The total severity score was obtained by a pulmonologist with 20-year experience (C.W.) based on a protocol reported in previously published studies9,10. Each of the five lung lobes was assessed for the degree of acute lung involvement, which was classified as none (0%) with a lobe score of 0, minimal (1–25%) with a lobe score of 1, mild (26–50%) with a lobe score of 2, moderate (51–75%) with a lobe score of 3, or severe (76–100%) with a lobe score of 4. An overall total severity score was calculated by summing of the five lobe scores (range of possible total score: 0–20). The distribution of the total severity score in the patient cohort is shown in Table 1.

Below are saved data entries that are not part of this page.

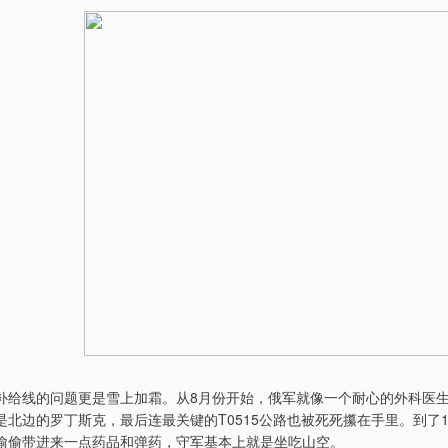
补给线的问题更是雪上加霜。从8月份开始，俄军就像一个耐心的外科医
是北边的罗丁斯克，最后连最关键的T0515公路也被死死攥在手里。到了
偷偷带进来一点药品和弹药，守军基本上就是坐吃山空。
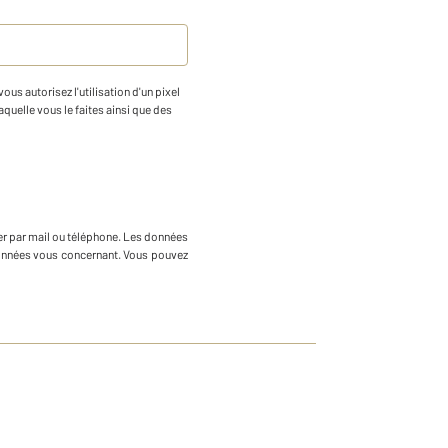
us autorisez l'utilisation d'un pixel
aquelle vous le faites ainsi que des
er par mail ou téléphone
.
Les données
 données vous concernant. Vous pouvez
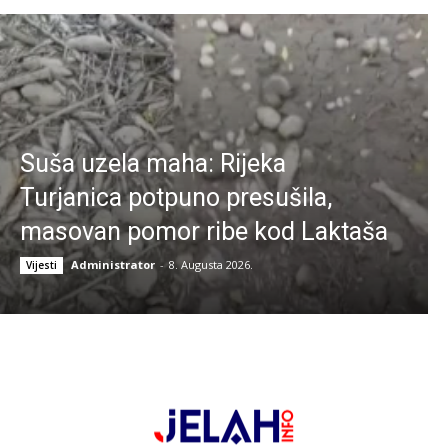
Suša uzela maha: Rijeka
Turjanica potpuno presušila,
masovan pomor ribe kod Laktaša
Administrator
-
8. Augusta 2026.
Vijesti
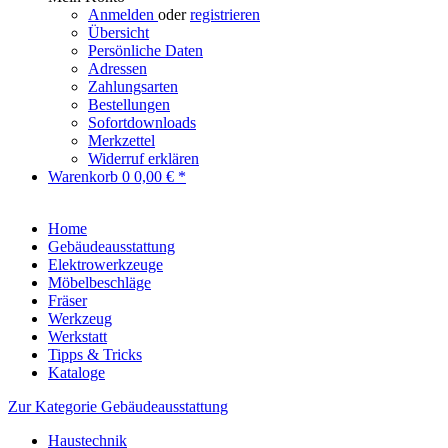
Anmelden
oder
registrieren
Übersicht
Persönliche Daten
Adressen
Zahlungsarten
Bestellungen
Sofortdownloads
Merkzettel
Widerruf erklären
Warenkorb
0
0,00 € *
Home
Gebäudeausstattung
Elektrowerkzeuge
Möbelbeschläge
Fräser
Werkzeug
Werkstatt
Tipps & Tricks
Kataloge
Zur Kategorie Gebäudeausstattung
Haustechnik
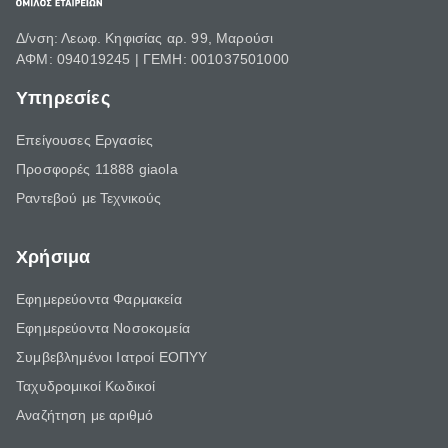
Δ/νση: Λεωφ. Κηφισίας αρ. 99, Μαρούσι
ΑΦΜ: 094019245 | ΓΕΜΗ: 001037501000
Υπηρεσίες
Επείγουσες Εργασίες
Προσφορές 11888 giaola
Ραντεβού με Τεχνικούς
Χρήσιμα
Εφημερεύοντα Φαρμακεία
Εφημερεύοντα Νοσοκομεία
Συμβεβλημένοι Ιατροί ΕΟΠΥΥ
Ταχυδρομικοί Κωδικοί
Αναζήτηση με αριθμό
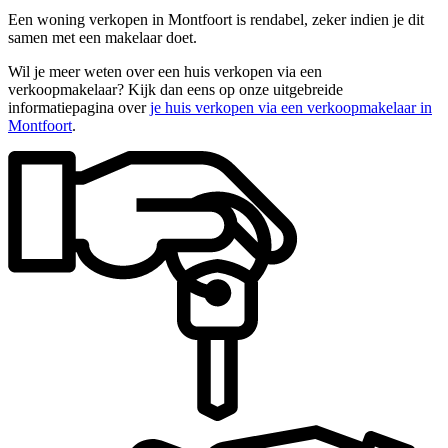
Een woning verkopen in Montfoort is rendabel, zeker indien je dit
samen met een makelaar doet.
Wil je meer weten over een huis verkopen via een
verkoopmakelaar? Kijk dan eens op onze uitgebreide
informatiepagina over
je huis verkopen via een verkoopmakelaar in
Montfoort
.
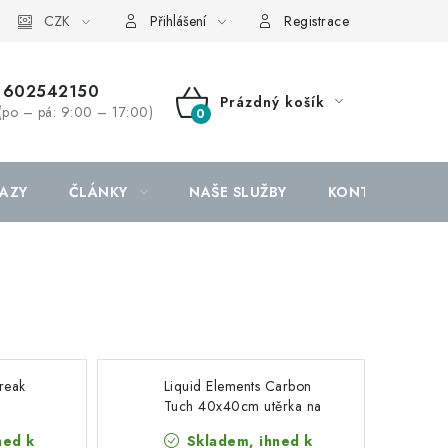
CZK
Přihlášení
Registrace
602542150
Prázdný košík
(po – pá: 9:00 – 17:00)
NÁKUPNÍ
KOŠÍK
AZY
ČLÁNKY
NAŠE SLUŽBY
KONTAKTY
treak
Liquid Elements Carbon
Tuch 40x40cm utěrka na
rka
okna
ned k
Skladem, ihned k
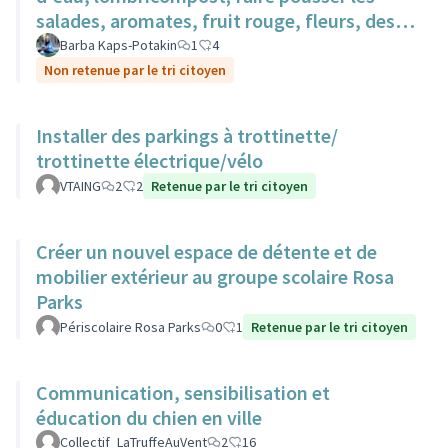
salades, aromates, fruit rouge, fleurs, des
surfaces sur des toits.
Barba Kaps-Potakin
1
4
Non retenue par le tri citoyen
Installer des parkings à trottinette/
trottinette électrique/vélo
VTAING
2
2
Retenue par le tri citoyen
Créer un nouvel espace de détente et de
mobilier extérieur au groupe scolaire Rosa
Parks
Périscolaire Rosa Parks
0
1
Retenue par le tri citoyen
Communication, sensibilisation et
éducation du chien en ville
Collectif_LaTruffeAuVent
2
16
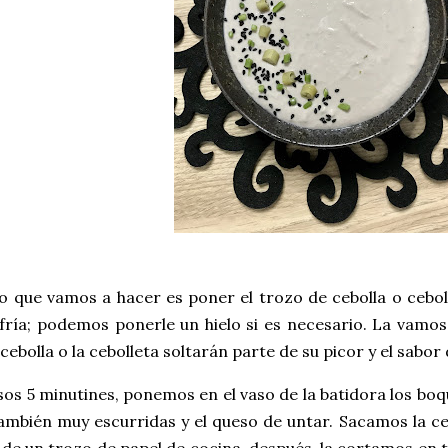
 que vamos a hacer es poner el trozo de cebolla o ceboll
ría; podemos ponerle un hielo si es necesario. La vamos
cebolla o la cebolleta soltarán parte de su picor y el sabor
os 5 minutines, ponemos en el vaso de la batidora los boq
ambién muy escurridas y el queso de untar. Sacamos la ceb
de un trozo de papel de cocina, después, la cortamos en t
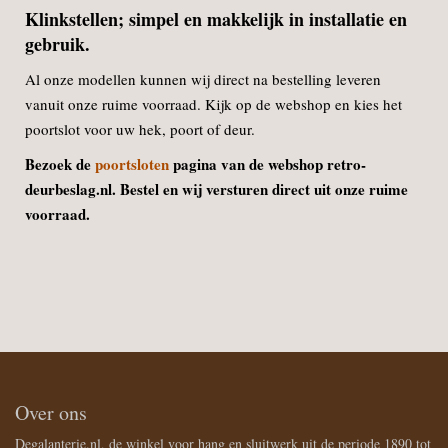
Klinkstellen; simpel en makkelijk in installatie en
gebruik.
Al onze modellen kunnen wij direct na bestelling leveren
vanuit onze ruime voorraad. Kijk op de webshop en kies het
poortslot voor uw hek, poort of deur.
Bezoek de
poortsloten
pagina van de webshop retro-
deurbeslag.nl. Bestel en wij versturen direct uit onze ruime
voorraad.
Over ons
Degalanterie.nl, de winkel voor hang en sluitwerk uit de periode 1890 tot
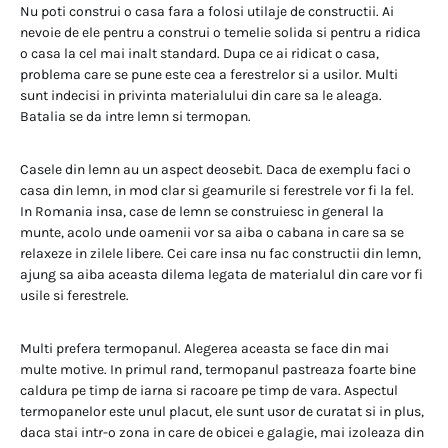
Nu poti construi o casa fara a folosi utilaje de constructii. Ai
nevoie de ele pentru a construi o temelie solida si pentru a ridica
o casa la cel mai inalt standard. Dupa ce ai ridicat o casa,
problema care se pune este cea a ferestrelor si a usilor. Multi
sunt indecisi in privinta materialului din care sa le aleaga.
Batalia se da intre lemn si termopan.
Casele din lemn au un aspect deosebit. Daca de exemplu faci o
casa din lemn, in mod clar si geamurile si ferestrele vor fi la fel.
In Romania insa, case de lemn se construiesc in general la
munte, acolo unde oamenii vor sa aiba o cabana in care sa se
relaxeze in zilele libere. Cei care insa nu fac constructii din lemn,
ajung sa aiba aceasta dilema legata de materialul din care vor fi
usile si ferestrele.
Multi prefera termopanul. Alegerea aceasta se face din mai
multe motive. In primul rand, termopanul pastreaza foarte bine
caldura pe timp de iarna si racoare pe timp de vara. Aspectul
termopanelor este unul placut, ele sunt usor de curatat si in plus,
daca stai intr-o zona in care de obicei e galagie, mai izoleaza din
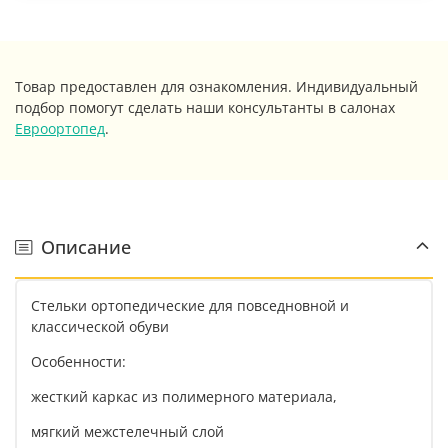
Товар предоставлен для ознакомления. Индивидуальный
подбор помогут сделать наши консультанты в салонах
Евроортопед
.
Описание
Стельки ортопедические для повседновной и
классической обуви
Особенности:
жесткий каркас из полимерного материала,
мягкий межстелечный слой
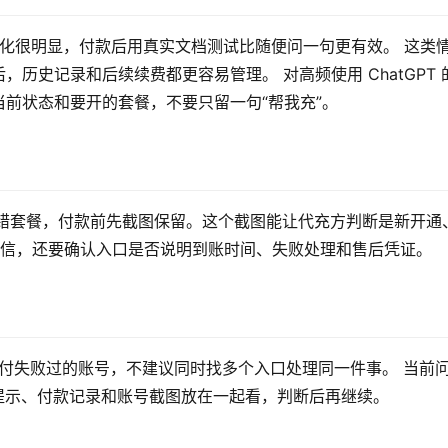
限制变化很明显，付款后用真实文档测试比随便问一句更有效。 这类
历史记录和后续续费都更容易管理。 对高频使用 ChatGPT 
前状态和要开的套餐，不要只留一句“帮我充”。
心开错套餐，付款前先截图保留。这个截图能让代充方判断是新开通
微信，还要确认入口是否说明到账时间、失败处理和售后凭证。
已经支付失败过的账号，不建议同时找多个入口处理同一件事。 当前
败提示、付款记录和账号截图放在一起看，判断后再继续。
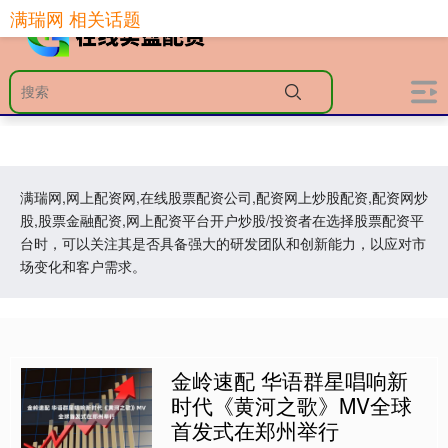
满瑞网 相关话题
满瑞网,网上配资网,在线股票配资公司,配资网上炒股配资,配资网炒
股,股票金融配资,网上配资平台开户炒股/投资者在选择股票配资平
台时，可以关注其是否具备强大的研发团队和创新能力，以应对市
场变化和客户需求。
金岭速配 华语群星唱响新
时代《黄河之歌》MV全球
首发式在郑州举行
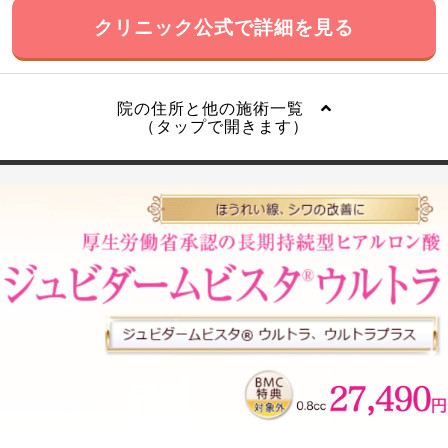
クリニック公式で詳細を見る
院の住所と他の施術一覧
（タップで開きます）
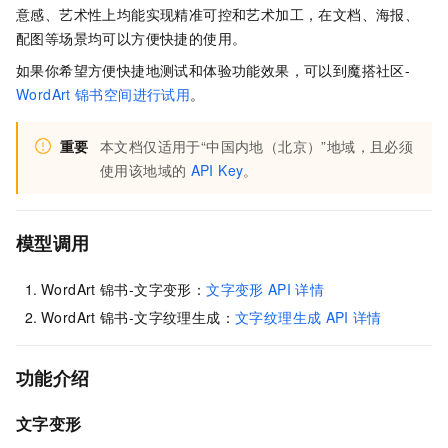
意感、艺术性上均能实现精准可控和艺术加工，在文档、海报、
配图等场景均可以方便快捷的使用。
如果你希望方便快捷地测试和体验功能效果，可以到魔搭社区-
WordArt
锦书空间进行试用
。
重要
本文档仅适用于
“中国内地（北京）”
地域，且必须
使用该地域的
API Key
。
模型调用
WordArt
锦书-文字变形：
文字变形
API
详情
WordArt
锦书-文字纹理生成：
文字纹理生成
API
详情
功能介绍
文字变形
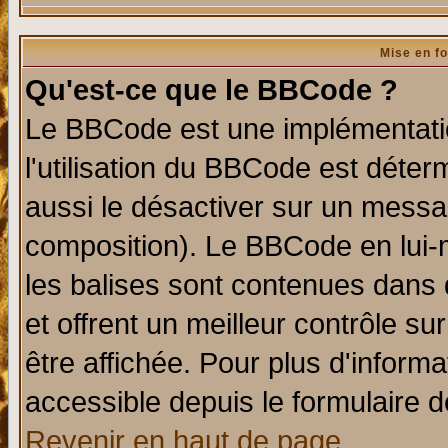
Mise en f
Qu'est-ce que le BBCode ?
Le BBCode est une implémentatio
l'utilisation du BBCode est déter
aussi le désactiver sur un messag
composition). Le BBCode en lui-
les balises sont contenues dans d
et offrent un meilleur contrôle s
être affichée. Pour plus d'informa
accessible depuis le formulaire d
Revenir en haut de page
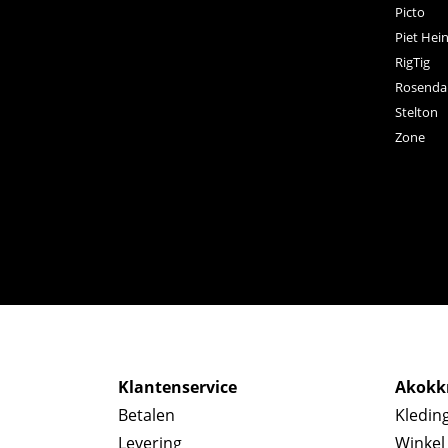
Picto
Piet Hei
RigTig
Rosenda
Stelton
Zone
Klantenservice
Akokkr
Betalen
Kledin
Levering
Winkel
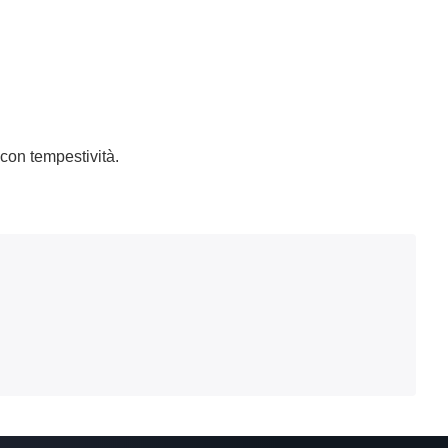
con tempestività.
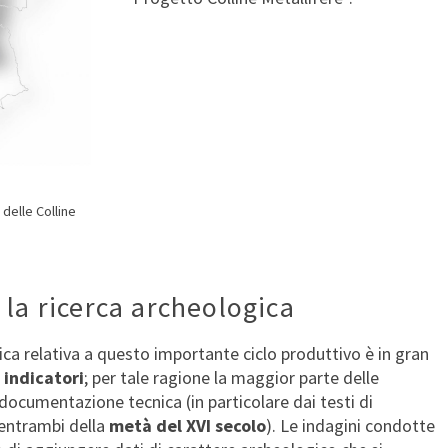
 delle Colline
 la ricerca archeologica
ca relativa a questo importante ciclo produttivo è in gran
indicatori
; per tale ragione la maggior parte delle
documentazione tecnica (in particolare dai testi di
 entrambi della
metà del XVI secolo
). Le indagini condotte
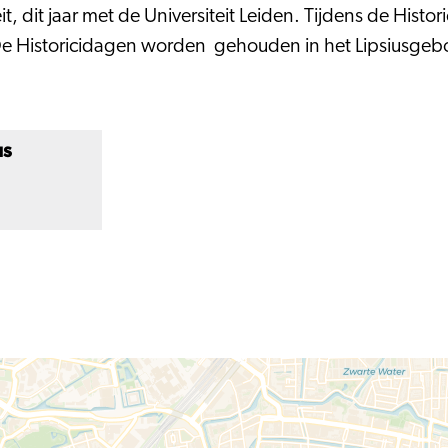
, dit jaar met de Universiteit Leiden. Tijdens de Histor
De Historicidagen worden gehouden in het Lipsiusgeb
us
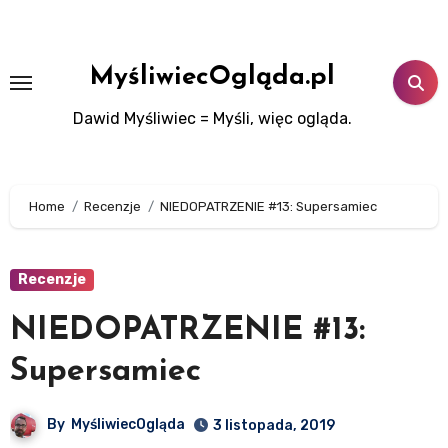
Skip
to
content
MyśliwiecOgląda.pl
Dawid Myśliwiec = Myśli, więc ogląda.
Home
Recenzje
NIEDOPATRZENIE #13: Supersamiec
Recenzje
NIEDOPATRZENIE #13:
Supersamiec
By
MyśliwiecOgląda
3 listopada, 2019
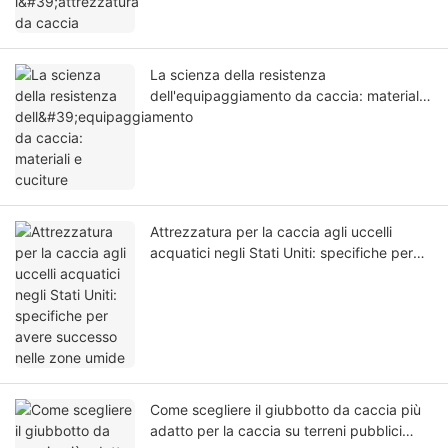
La scienza della resistenza
dell'equipaggiamento da caccia: materiali
e cuciture
Attrezzatura per la caccia agli uccelli
acquatici negli Stati Uniti: specifiche per
avere successo nelle zone umide
Come scegliere il giubbotto da caccia più
adatto per la caccia su terreni pubblici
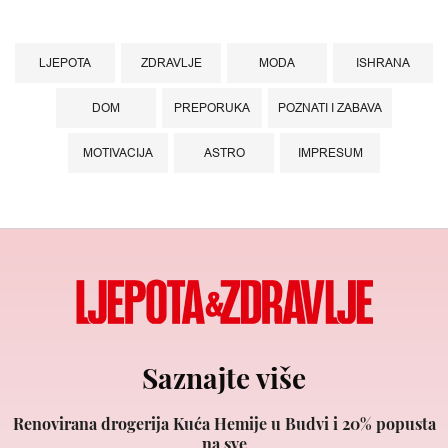
LJEPOTA
ZDRAVLJE
MODA
ISHRANA
DOM
PREPORUKA
POZNATI I ZABAVA
MOTIVACIJA
ASTRO
IMPRESUM
Saznajte više
Renovirana drogerija Kuća Hemije u Budvi i 20% popusta
na sve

The %S-WAL was calculated based on a previously published study8 and image processing software27. The software extracted the complete lung region automatically from the CT images, after which the %S-WAL was calculated as the relative volume of the well-aerated 3D lung region determined by the density interval of -950 HU and -700 HU to the volumetric size of the complete segmented 3D lung region. The distribution of the %S-WAL in the study patient cohort is shown in Table 1.

The 4DCurv characterizes each point of the complete lung region by use of hyper-curvature features of the chest CT images, including the principal curvatures, curvedness, bright/dark sheets, cylinders, blobs, and curvature scales51. The 4DCurv was calculated by use of previously published image processing software27 that generated 363 hyper-curvature features per patient51.

We calculated the prognostic predictions obtained from these predictors by subjecting them to the elastic-net Cox model and by applying per-patient bootstrapping with 1000 replications to the model. The C-index values obtained from the predictions were compared with those of U-survival by use of a bootstrap hypothesis test38, and a P value of less than 0.01 was considered to indicate that the difference was statistically significant.

The performances of the reference predictors in risk stratification were evaluated by use of the Kaplan–Meier survival curves that were stratified into low- and high-risk groups by the mean of the bootstrap predictions of the predictors. The difference between the survival curves for the risk groups was evaluated by use of the log-rank test, and the P values obtained from the test were compared with that of the U-survival model.